● **EXERCISE REQUIREMENTS**: Whatever lies between the line with "Energie-Archiv" and the end of the data, both included, must be copied exactly and without pictures.

(Dataset entries)
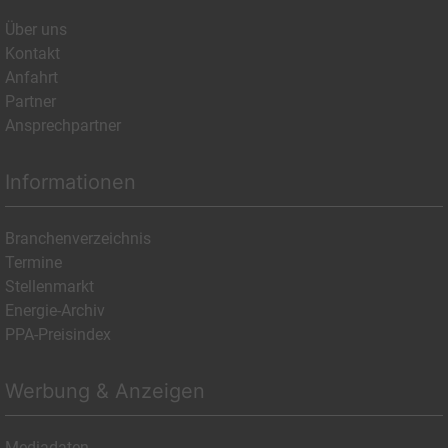
Über uns
Kontakt
Anfahrt
Partner
Ansprechpartner
Informationen
Branchenverzeichnis
Termine
Stellenmarkt
Energie-Archiv
PPA-Preisindex
Werbung & Anzeigen
Mediadaten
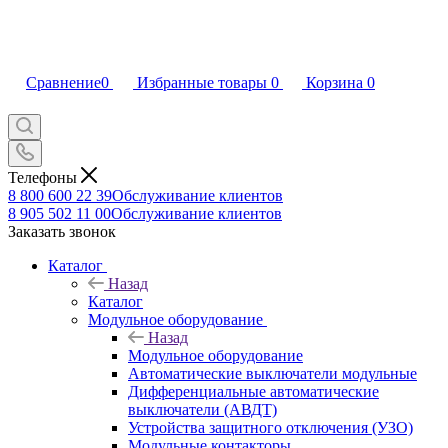
Сравнение
0
Избранные товары
0
Корзина
0
Телефоны
8 800 600 22 39
Обслуживание клиентов
8 905 502 11 00
Обслуживание клиентов
Заказать звонок
Каталог
Назад
Каталог
Модульное оборудование
Назад
Модульное оборудование
Автоматические выключатели модульные
Дифференциальные автоматические
выключатели (АВДТ)
Устройства защитного отключения (УЗО)
Модульные контакторы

● **COMPLETED TASK**:
Energie-Archiv
PPA-Preisindex
Werbung & Anzeigen
Mediadaten
Сравнение
0
Избранные товары
0
Корзина
0
Телефоны
8 800 600 22 39
Обслуживание клиентов
8 905 502 11 00
Обслуживание клиентов
Заказать звонок
Каталог
Назад
Каталог
Модульное оборудование
Назад
Модульное оборудование
Автоматические выключатели модульные
Дифференциальные автоматические
выключатели (АВДТ)
Устройства защитного отключения (УЗО)
Модульные контакторы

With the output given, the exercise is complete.